To return now to Point No. 1...
The following is excerpted from I. A. Richmond's THE SARMATAE, BREMETENNACUM VETERANORUM AND THE REGIO BREMETENNACENSIS ("The Journal of Roman Studies", Vol. 35, Parts 1 and 2 (1945):
"The Roman fort at Ribchester is one of the important strategic centres of Northern Britain, where a Roman road from south to north crossed the river Ribble, while another went eastwards to the legionary fortress at York through the Aire Gap...It is of some importance to recall that the cult of Maponus [found at Ribchester] is one patronized by legionary officers of the Sixth Legion, from which Antoninaus came, and, in particular, by so senior an officer as the praefectus castrorum [a rank held by LAC], since this stamps the cult as one centred in York rather than in the auxiliary forts... It is thus particularly significant for official policy that successive commandants of the Ribchester fort and settlement, men of education and social standing, both could and did draw generously upon the resources of craftsmanship and religious allegory available or current at the York headquarters in order to establish the shrine and monuments of the regional centre upon the basis of the best conventions that they knew. Indeed, it must be admitted that the policy can hardly have been without direct official inspiration, since it continued over a period of some forty years or more. It is evident that both during their military service and after their settlement in the regio as veterans, the men of the Sarmatian numeri, soldiers of the lowest standing in the army, were subjected to the stead influence of Roman religious culture, always one of the most powerful media of social education in the ancient world."
RIB 583. Dediction to Apollo Maponus and Gordian’s Own Unit of Sarmatian cavalry
In other words, not only was Ribchester geographically close to York, it was subjected to a prolonged and intensive program of assimilation from the latter city.

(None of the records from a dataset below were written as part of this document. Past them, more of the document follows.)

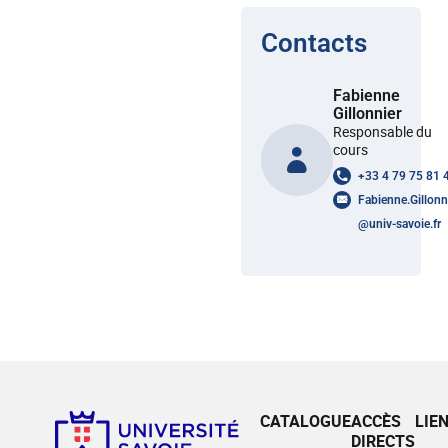
Contacts
Fabienne
Gillonnier
Responsable du
cours
+33 4 79 75 81 
Fabienne.Gillonn
@
univ-savoie.fr
CATALOGUE
ACCÈS
LIE
DIRECTS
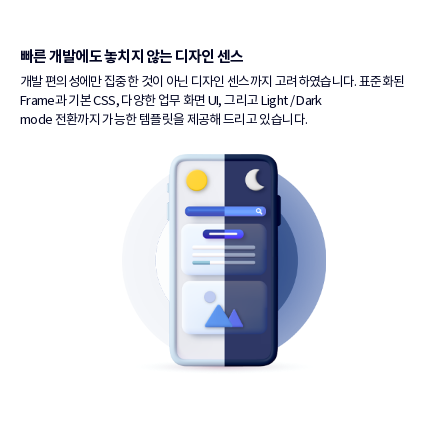
빠른 개발에도 놓치지 않는
디자인 센스
개발 편의성에만 집중한 것이 아닌 디자인 센스까지 고려하였습니다.
표준화된
Frame과 기본 CSS, 다양한 업무 화면 UI,
그리고 Light / Dark
mode 전환까지 가능한 템플릿을 제공해 드리고 있습니다.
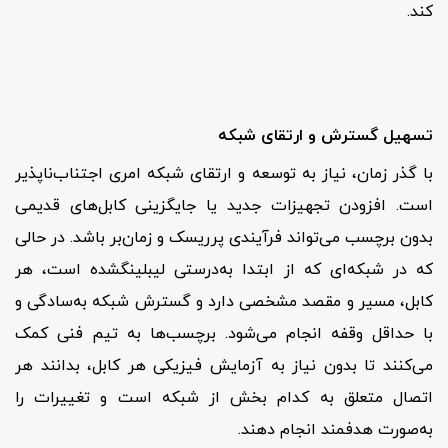
کند.
تسهیل گسترش و ارتقای شبکه
با گذر زمان، نیاز به توسعه و ارتقای شبکه امری اجتناب‌ناپذیر
است. افزودن تجهیزات جدید یا جایگزینی کابل‌های قدیمی
بدون برچسب می‌تواند فرآیندی پرریسک و زمان‌بر باشد. در حالی
که در شبکه‌ای که از ابتدا به‌درستی لیبلینگشده است، هر
کابل، مسیر و مقصد مشخصی دارد و گسترش شبکه به‌سادگی و
با حداقل وقفه انجام می‌شود. برچسب‌ها به تیم فنی کمک
می‌کنند تا بدون نیاز به آزمایش فیزیکی هر کابل، بدانند هر
اتصال متعلق به کدام بخش از شبکه است و تغییرات را
به‌صورت هدفمند انجام دهند.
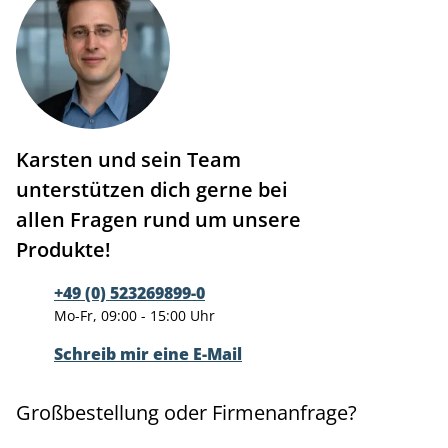
Karsten und sein Team
unterstützen dich gerne bei
allen Fragen rund um unsere
Produkte!
+49 (0) 523269899-0
Mo-Fr, 09:00 - 15:00 Uhr
Schreib mir eine E-Mail
Großbestellung oder Firmenanfrage?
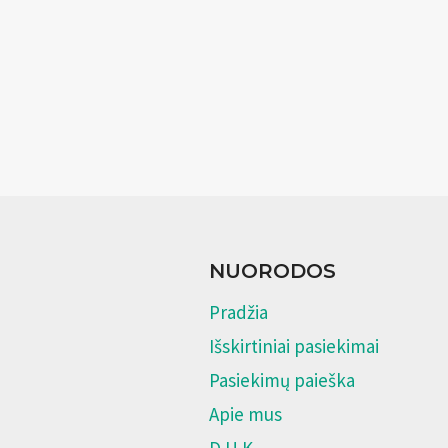
NUORODOS
Pradžia
Išskirtiniai pasiekimai
Pasiekimų paieška
Apie mus
D.U.K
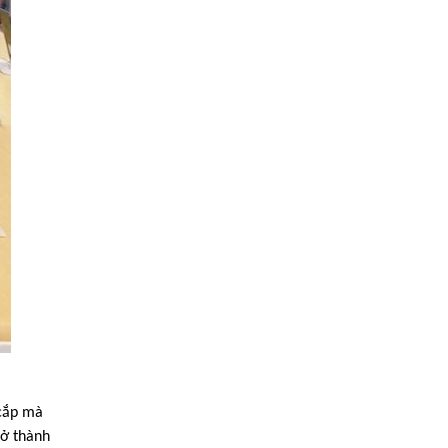
 cắp mà
rở thành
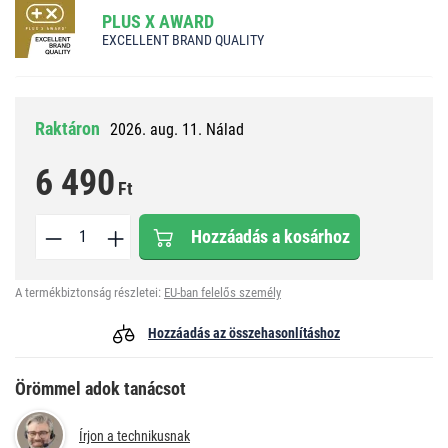
PLUS X AWARD
EXCELLENT BRAND QUALITY
Raktáron
2026. aug. 11. Nálad
6 490
Ft
Hozzáadás a kosárhoz
A termékbiztonság részletei:
EU-ban felelős személy
Hozzáadás az összehasonlításhoz
Örömmel adok tanácsot
Írjon a technikusnak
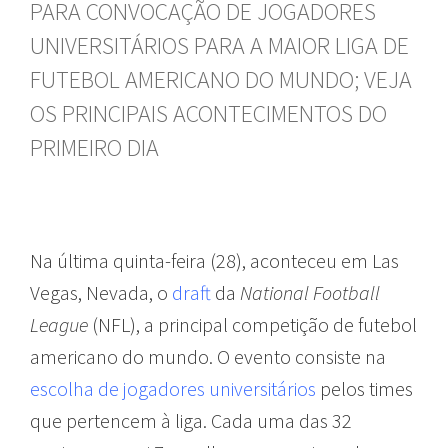
PARA CONVOCAÇÃO DE JOGADORES
UNIVERSITÁRIOS PARA A MAIOR LIGA DE
FUTEBOL AMERICANO DO MUNDO; VEJA
OS PRINCIPAIS ACONTECIMENTOS DO
PRIMEIRO DIA
Na última quinta-feira (28), aconteceu em Las
Vegas, Nevada, o
draft
da
National Football
League
(NFL), a principal competição de futebol
americano do mundo. O evento consiste na
escolha de jogadores universitários
pelos times
que pertencem à liga. Cada uma das 32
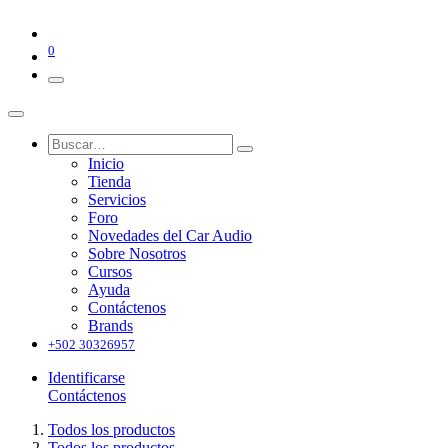
0
Inicio
Tienda
Servicios
Foro
Novedades del Car Audio
Sobre Nosotros
Cursos
Ayuda
Contáctenos
Brands
+502 30326957
Identificarse
Contáctenos
Todos los productos
Todos los productos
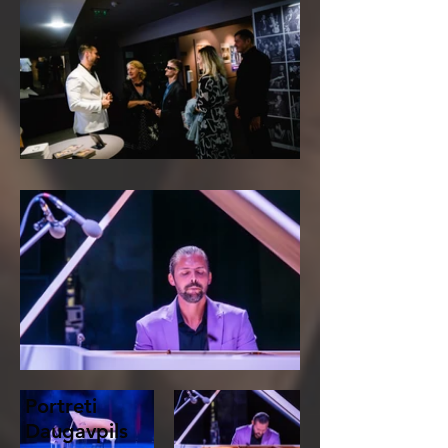
Portreti
Daugavpils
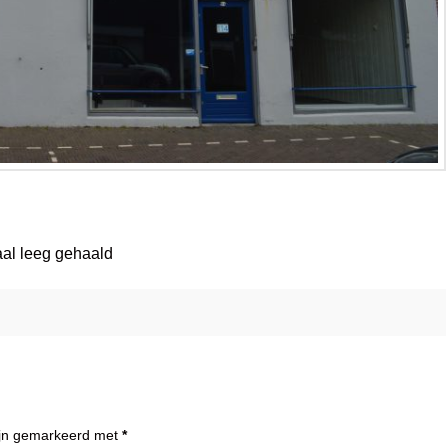
aal leeg gehaald
zijn gemarkeerd met
*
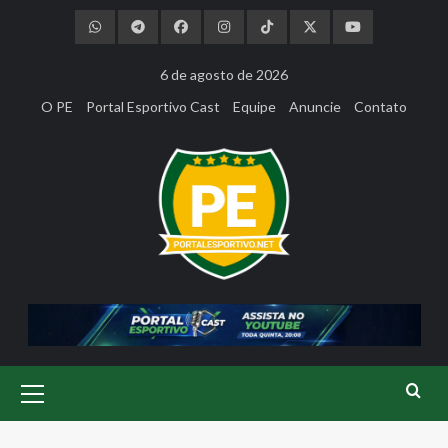
Skip
to
content
6 de agosto de 2026
O PE
Portal Esportivo Cast
Equipe
Anuncie
Contato
Primary
Menu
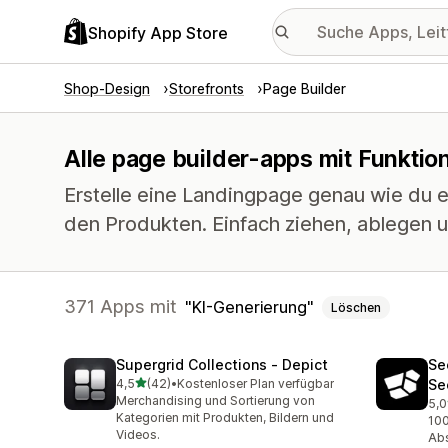
Shopify App Store
Shop-Design
Storefronts
Page Builder
Alle page builder-apps mit Funktio
Erstelle eine Landingpage genau wie du es
den Produkten. Einfach ziehen, ablegen u
371 Apps mit
KI-Generierung
Löschen
Supergrid Collections ‑ Depict
Se
von 5 Sternen
4,5
(42)
•
Kostenloser Plan verfügbar
Se
42 Rezensionen insgesamt
Merchandising und Sortierung von
5,0
6 R
Kategorien mit Produkten, Bildern und
100
Videos.
Abs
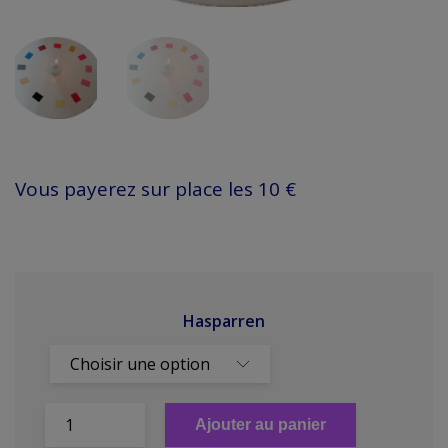
Vous payerez sur place les 10 €
Hasparren
Ajouter au panier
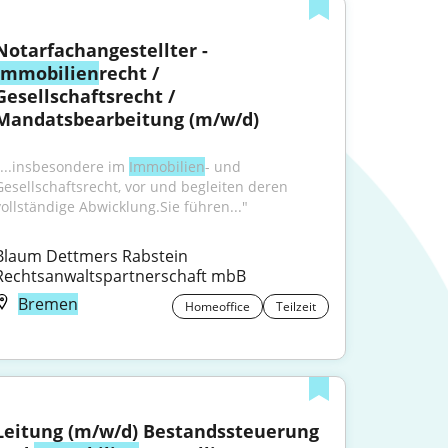
Notarfachangestellter - 
Immobilien
recht / 
Gesellschaftsrecht / 
Mandatsbearbeitung (m/w/d)
"...insbesondere im 
Immobilien
- und 
Gesellschaftsrecht, vor und begleiten deren 
vollständige Abwicklung.Sie führen..."
Blaum Dettmers Rabstein 
Rechtsanwaltspartnerschaft mbB
Bremen
Homeoffice
Teilzeit
Leitung (m/w/d) Bestandssteuerung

This being so, we can well accept the preservation of the name Artorius in the region, as Roman personal names would certainly have been borrowed by the Sarmatians and, presumably, by any Britons or Romano-Britons who had engaged in intermarriage with the former. We might be justified in going so far as to say that names of prominent military officers who had served at Eboracum would have enjoyed a favored status among the settlers at Bremetennacum.
Yes, all of that is hypothetical. I have found scholars on both sides of the debate as to how cultural identities might have been preserved in units like those of the Dalmatians. Yet we do have some evidence that such units continued to recruit from their homelands long after we might suppose such ties were severed. I have discussed this evidence in earlier blogs.
Right now I feel as if I'm justified in keeping both Artorius of Armenia and Sawyl of Ribchester. A decision along these lines would manifest itself as a sort of grand unifying theory, if my readers will permit.